6.1_why-cnn.md

6.1. From Fully-Connected Layers to Convolutions

Multilayer Perceptrons (MLP)

• No prior assumption on network structure. (i.e. Do not put any constraint on how features may interact.)
• Good for tabular data.
• Previously when applying MLP on image data, we simply flattening an image's spatial structure into a long 1D vector, and feeding it through the MLP network. -> A lot of network parameters. -> Need enormous amount of data to train -> Low data efficiency.

Convolutional Neural Network (CNN)

• A powerful family of neural networks that are efficient for natural signals.
• In image processing, CNNs typically require many fewer parameters than MLPs.
• The price paid for this drastic reduction in parameters is that our features are now translation invariant and that our layer can only incorporate local information, when determining the value of each hidden activation.

Properties of Natural Signals

• Translational Invariance <-> Parameters (weights) sharing
  

  • Similar patterns repeat throughout a signal / in different regions of an image.
  • Convolution kernel: use a small set of parameters multiple times across the network structure.

• Locality <-> Sparsity
  

  • Nearby pixels/points are more correlated with each other than pixels/points far away.
    e.g. X[0,0] is blue → high probability that the next pixel is also blue.
  • Connection sparsity : Drop connections between far away neurons.

• Compositionality <-> Stacking of Layers

  • Everything in nature is composed of parts that are composed of sub-parts.
  • Earlier layers learn more basic patterns. Later layters learn more complex structures composed from simpler patterns.

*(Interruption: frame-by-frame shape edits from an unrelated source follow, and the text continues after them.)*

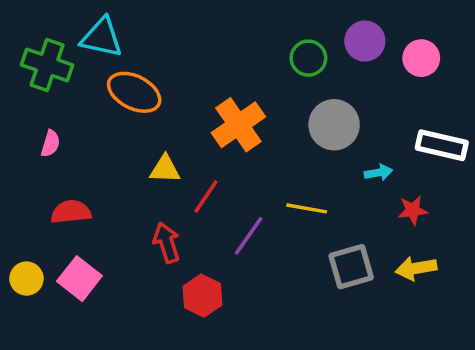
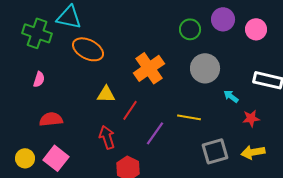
cyan arrow: (379, 173) -> (231, 96), turned -133

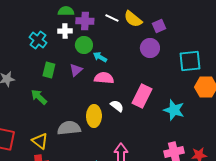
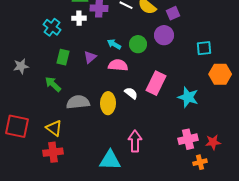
green circle: (84, 45) -> (138, 44), moved
cyan square: (190, 61) -> (204, 48), size x0.7
gray semicircle: (69, 128) -> (78, 102), moved

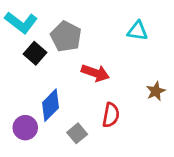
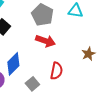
gray pentagon: (66, 36) -> (42, 15), moved

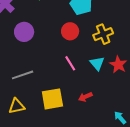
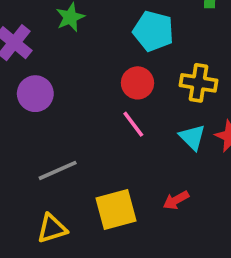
purple circle: (24, 32) -> (35, 94), moved
yellow cross: (103, 34) -> (199, 83), turned 36
pink line: (70, 63) -> (133, 124), moved

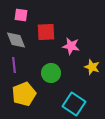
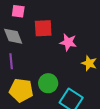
green circle: (51, 73) -> (48, 83), moved
yellow pentagon: (24, 94) -> (21, 90), turned 30

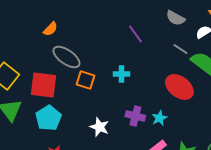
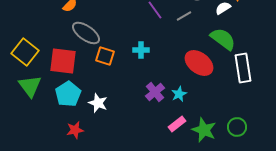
gray line: (180, 49) -> (184, 16), moved, turned -63
purple cross: (135, 116) -> (155, 92), turned 36
white star: (99, 127) -> (98, 103), moved

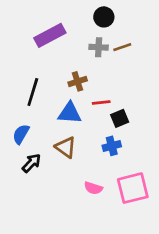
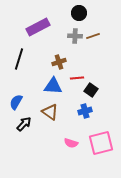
black line: (33, 92) -> (19, 59), moved
black square: (120, 118) -> (91, 90), turned -32

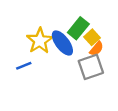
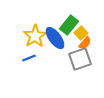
blue line: (24, 66) -> (29, 58), moved

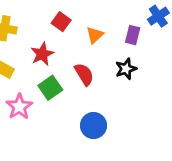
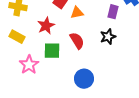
orange triangle: (95, 35) -> (77, 13), moved, turned 32
green square: (50, 88) -> (52, 51), turned 36

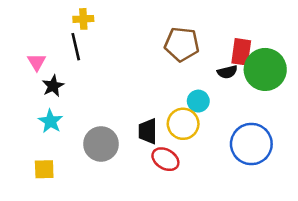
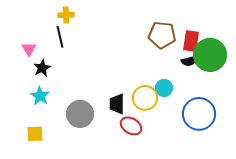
brown pentagon: (182, 44) -> (162, 35), moved
black semicircle: (227, 72) -> (189, 61), moved
cyan circle: (198, 101) -> (164, 88), moved

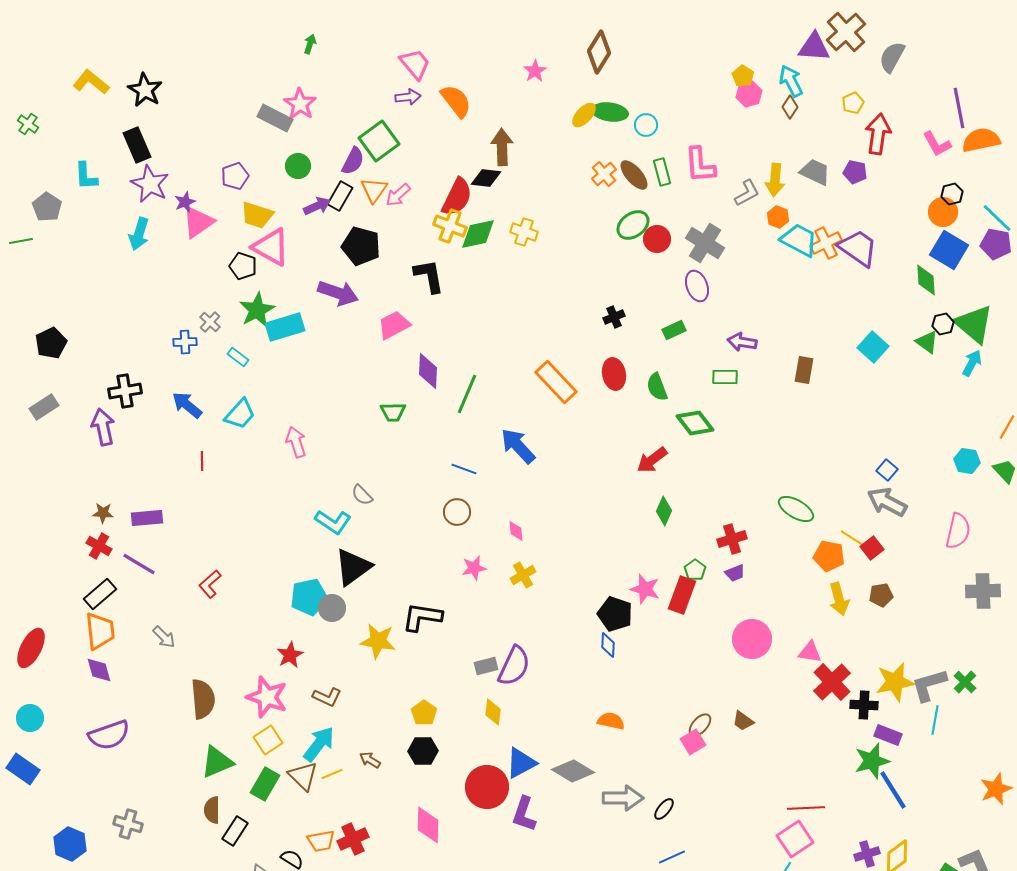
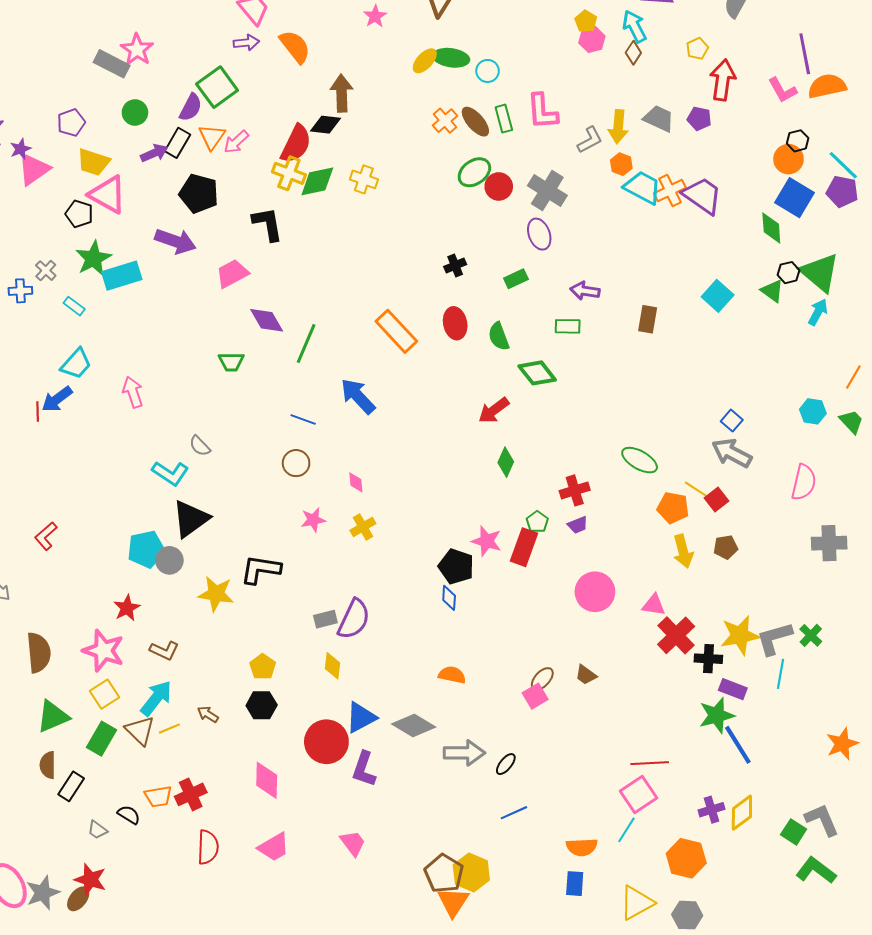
purple diamond: (428, 371) -> (267, 320), turned -33
blue arrow: (187, 405) -> (57, 399), moved, turned -76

  _{* Reference : Properties of natural signals -- Alfredo Canziani.}

Inductive Bias / Learning Bias

• In machine learning, inductive bias refers to a set of (explicit or implicit) assumptions made by a learning algorithm to learn the target function and to generalize beyond training data.
• If those biases do not agree with reality, e.g., if images turned out not to be translation invariant, our models might struggle even to fit our training data.

  _{* Reference : Inductive Bias.}

Constraining the MLP with assumptions on natural signal properties

• Channels on input and output allow our model to capture multiple aspects of an image at each spatial location.